Researchers want to accelerate the design and manufacturing process, but they also want more design freedom and production methods that support greater complexity, especially with the tiny channels through which fluids are injected and evacuated.
Why Not Current Methods? Cost + Time + Restrictions
Today, building an MFD by hand requires several hours of intensive labor and researchers want to reduce the time it takes to produce these devices.
Issues with current fabrication methods include:
- Laminating a microfluidic device is a multi-step process that involves cutting the desired microfluidic features into layers and then bonding these individual layers together to form one functioning device
- Injection molding can produce high volumes of LOCs for testing, but the tooling can be expensive and takes weeks or even months to arrive
- Soft lithography limits the ability to create complex 3D channels in microfluidics
- Designers want the ability to create channels with diameters less than 100 microns and with high aspect ratios
And while polymers are used in many microfluidic devices because of their good biochemical performance, low cost, and support for rapid fabrication, designers need application-specific polymers that resist high temperatures and are biocompatible.
Why Micro 3D Printing? Speed + Precision
3D printing can produce intricate parts, but not all 3D printers can create small components with fine features and tight tolerances at the required resolution and desired speed. Some current 3D printing platforms provide fast processing, but are limited to low-precision applications with inadequate surface finishes. Two-photon polymerization based direct laser writing (TPP-DLW) is ultra-precise, but it’s slow for microfluidic device designers who want to build MFDs more quickly.
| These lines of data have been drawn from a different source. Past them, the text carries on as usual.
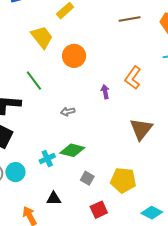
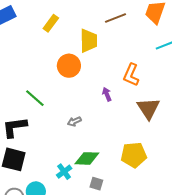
yellow trapezoid: (42, 37) -> (89, 41), moved, turned 50
brown triangle: (141, 129) -> (148, 108), moved
gray square: (87, 178) -> (96, 184), moved
yellow pentagon: (123, 180) -> (134, 155), moved

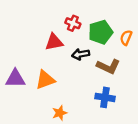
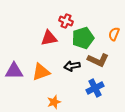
green pentagon: (101, 32) -> (83, 38), moved
black arrow: (81, 54) -> (72, 66), moved
blue cross: (105, 97) -> (95, 88), turned -36

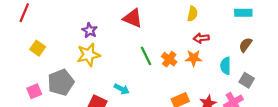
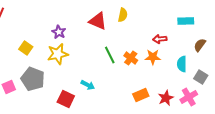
cyan rectangle: (243, 13) -> (186, 21), moved
yellow semicircle: (192, 14) -> (123, 15), moved
yellow square: (38, 48) -> (26, 48), moved
gray pentagon: (61, 82) -> (33, 79), turned -30

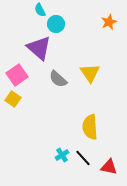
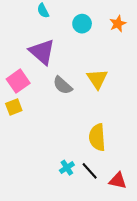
cyan circle: (56, 24) -> (82, 24), moved
yellow square: (13, 99) -> (14, 107), turned 35

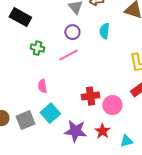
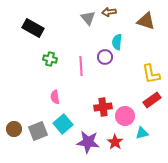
purple circle: (72, 32) -> (105, 57), moved
pink line: (68, 55) -> (81, 66), turned -66
cyan triangle: (126, 141) -> (142, 133), moved

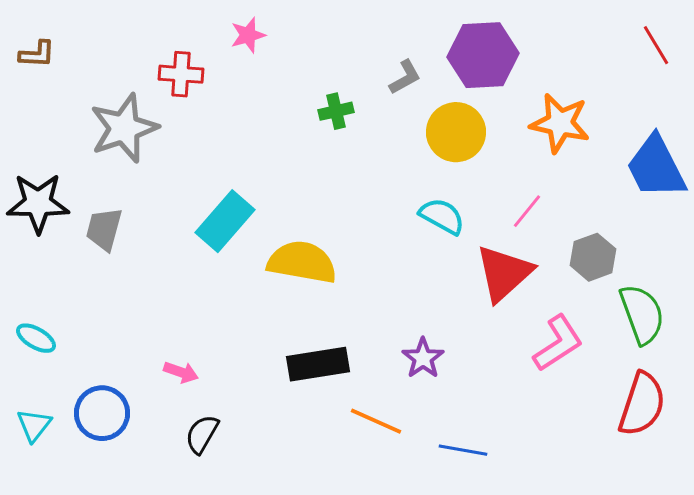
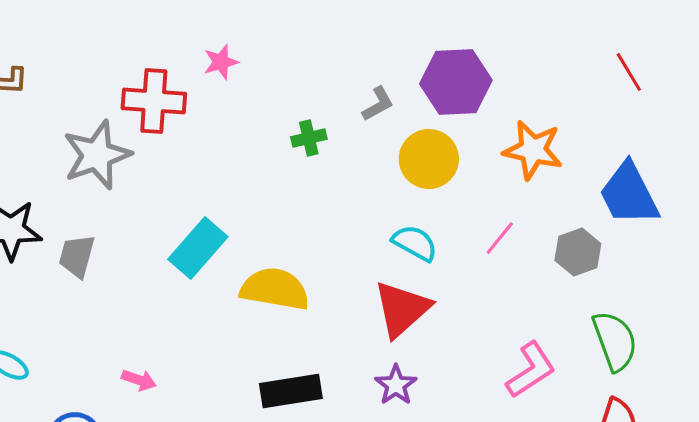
red cross: (181, 74) -> (154, 101), size x1.4
gray hexagon: (593, 257) -> (578, 252), moved
red triangle: (504, 273) -> (402, 309), moved
pink arrow: (181, 372) -> (139, 380), moved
Fortunately, BMF’s projection micro-stereolithography (PμSL) technology:
- Increases design freedom and supports greater device complexity
- Causes the rapid photopolymerization of an entire layer of liquid polymer resin with a flash of ultraviolet (UV) light
- Supports continuous exposure for faster processing
- Allows designers to print 3D channels that are as small as 10 microns and that have high aspect ratios
- Supports the production of high precision micro-tooling for molding materials like polydimethylsiloxane (PDMS), the most commonly used material in soft lithography
BMF’s UV-curable materials include acrylate-based resins that are biocompatible and high-temperature resistant. BMF offers an open material platform and is also working with third-party suppliers, universities, and OEMs to onboard materials that support specific application-based requirements for microfluidic devices.